Part 7: Central Beliefs vs. Professed Beliefs
Posted by Admin on November 24, 2009
One of the biggest challenges for individuals and leaders in the spiritual life is to realize the difference between our what are our actual central governing worldview beliefs vs, what we say we belief or what we merely assent to, intellectually.
That challenge is the topic of a recent Musing by Klaus.
Sit with this observation:
"We need to make a distinction between what we say our central beliefs are and what we actually do. Consider Peter’s brave statement at the Last Supper of his dying loyalty to Jesus (Lk. 22:31-33) and comparing it with his three-time denial of Jesus in the high priest’s courtyard (Lk. 22:54-62). We can say one thing, and do something totally opposite. In some cases our professed beliefs have little relation to our central beliefs—which determine how we actually live. Note this analogy: we have a perception of ourselves—an idealized image without faults—that is in contrast with reality (we do have blind spots and faults hidden to us but may be obvious to others).
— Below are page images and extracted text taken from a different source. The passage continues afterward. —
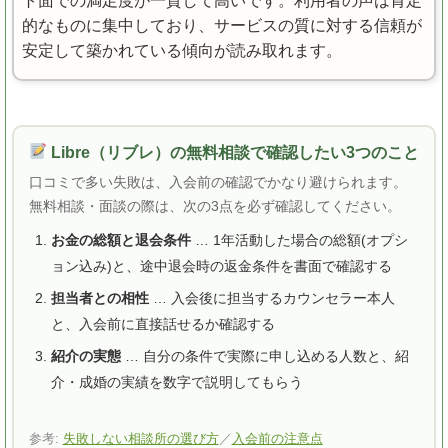
ト面での満足度が一貫して高いです。利用者の声は肯定
的なものに集中しており、サービスの質に対する信頼が
安定して築かれている傾向が読み取れます。
Libre（リブレ）の無料相談で確認したい3つのこと
口コミで多い失敗は、入会前の確認でかなり避けられます。
無料相談・面談の際は、次の3点を必ず確認してください。
お金の総額と退会条件
… 1年活動した場合の総額(オプシ
ョン込み)と、途中退会時の返金条件を書面で確認する
担当者との相性
… 入会後に担当するカウンセラー本人
と、入会前に直接話せるか確認する
紹介の実態
… 自分の条件で実際に申し込める人数と、紹
介・成婚の実績を数字で説明してもらう
参考:
失敗しない相談所の選び方
／
入会前の注意点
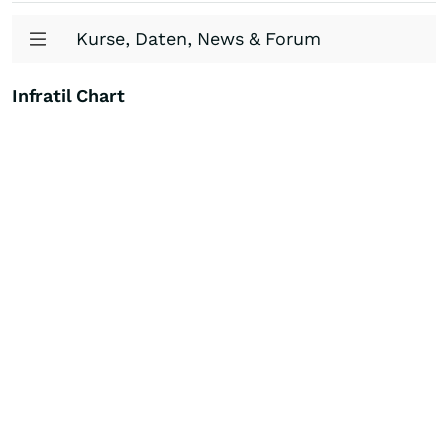
Kurse, Daten, News & Forum
Infratil Chart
Likewise, our perception of our beliefs (i.e., professed beliefs, what we say we believe) may be in partial contrast with our actual central beliefs (which also may be hidden from us but may be obvious to others by our words and actions)."
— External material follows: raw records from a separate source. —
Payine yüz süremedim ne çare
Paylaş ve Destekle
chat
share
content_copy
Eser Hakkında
What do you think empowers profession or mere intellectual assent, especially if to have beliefs, and most notably, central governing worldview beliefs, reveals a readiness to act?
Is profession or mere assent a form of procrastination?
If spirtual disciplines are merely applied to what we profess or assent to is the net result mere behaviorial modifcation and not real, deep, interior transformation?